Hosting Godaddy (Recensione): Opinioni e Prezzo

GoDaddy è un servizio online che tutti conoscono e che non necessita di ulteriori presentazioni.

L’azienda venne fondata nel 1997; inizialmente conosciuta come Jomax Technologies, qualche anno dopo fu ribattezzata GoDaddy, in seguito alla decisione del proprietario e fondatore, Bob Parsons, di cambiarle nome.

Secondo Wikipedia, nel 2017 GoDaddy ha fatturato circa 2 miliardi di dollari. Numeri da capogiro per uno dei più grandi e importanti registrar di domini hosting al mondo. Attualmente, l’azienda conta più di 6 mila dipendenti e oltre 17 milioni di clienti in tutto il mondo.

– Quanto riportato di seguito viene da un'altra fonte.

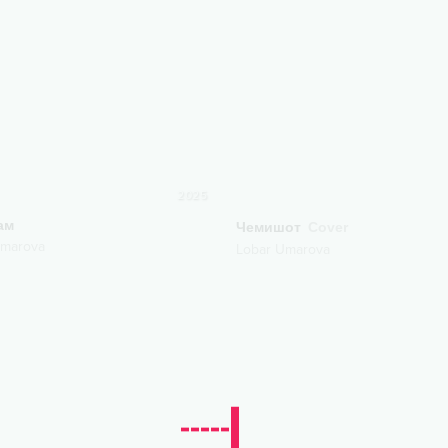
2025
ам
Чемишот
Cover
Umarova
Lobar Umarova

Dati che ci danno un’idea di quanto gli hosting e i domini GoDaddy siano richiesti. Eppure, non sempre le dimensioni contano! 

 

Ad esempio, alcuni degli hosting messi a disposizione da brand noti continuano a fare registrare risultati deludenti, sia in termini qualitativi che in quanto a costi aggiuntivi. Insomma, stiamo parlando di portali che fatturano tantissimo, ma che a volte garantiscono prestazioni di basso livello.

E GoDaddy come si comporta? Commette gli stessi errori degli altri colossi del settore oppure riesce a garantire performance più elevate?

Qualche tempo fa ho deciso di acquistare un hosting GoDaddy per caricarvi il mio sito aziendale (www.pdv.media). Quindi ho pensato di valutarne attentamente le prestazioni. Sei curioso di sapere com’è andata? Bene, allora scopriamolo insieme.

 

All’interno della presente recensione ho deciso di valutare una per una le caratteristiche salienti di questo servizio di hosting, tra cui le prestazioni che è in grado di garantire, i piani tariffari offerti all’utenza e altre caratteristiche che possono far propendere o meno per i suoi prodotti.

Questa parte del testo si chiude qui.